After treatment for prostate cancer, a physician will monitor the disease carefully, checking to see if the cancer recurs or spreads further. A physician uses both a prostate-specific antigen test (PSA) and prostate biopsies following treatment to keep the cancer in check. The PSA test can detect elevated blood levels while a biopsy shows if cancer is present in the prostate tissue.

Who is a candidate for targeted cryosurgery?

The best candidates for cryosurgery are men with Stage T1-T3 disease and high Gleason scores and PSA levels. In these patient populations, cryosurgery has been found to be safe, effective and medically necessary. Because targeted cryosurgery can be repeated if all the cancer cells aren’t destroyed, some patients choose the treatment for this reason. Others turn to targeted cryosurgery for treatment if radiation therapy or brachytherapy has failed.

How many prostate cancer patients have been treated with cryosurgery?
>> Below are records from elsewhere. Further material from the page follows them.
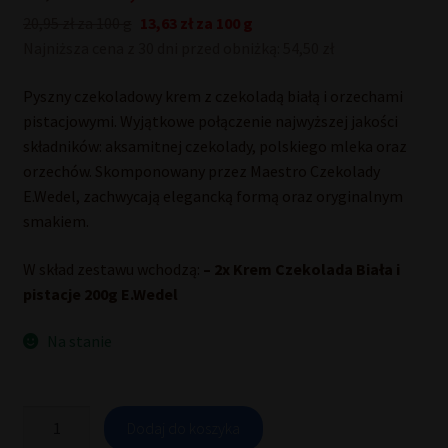
cena
cena
20,95 zł za 100 g
13,63 zł za 100 g
Najniższa cena z 30 dni przed obniżką: 54,50 zł
wynosiła:
wynosi:
83,80 zł.
54,50 zł.
Pyszny czekoladowy krem z czekoladą białą i orzechami
pistacjowymi. Wyjątkowe połączenie najwyższej jakości
składników: aksamitnej czekolady, polskiego mleka oraz
orzechów. Skomponowany przez Maestro Czekolady
E.Wedel, zachwycają elegancką formą oraz oryginalnym
smakiem.
W skład zestawu wchodzą:
– 2x Krem Czekolada Biała i
pistacje 200g E.Wedel
Na stanie
ilość
Dodaj do koszyka
Zestaw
Thousands of men have received cryosurgery to treat prostate cancer and Dr. Wirtshafter himself has performed nearly 1000 procedures. This therapy, first introduced in the 1960s, has seen dramatic improvements with the use of temperature monitoring, argon-based cryogen and ultrasound guidance techniques. The temperature monitoring and ultrasound visualization used in targeted cryosurgery allow the physician to precisely freeze the prostate gland while sparing other critical areas of surrounding tissue. The use of argon-based cryogen provides physicians with better control and accuracy, ensuring that a freezing level of – 40°C is achieved and confined to a specific area.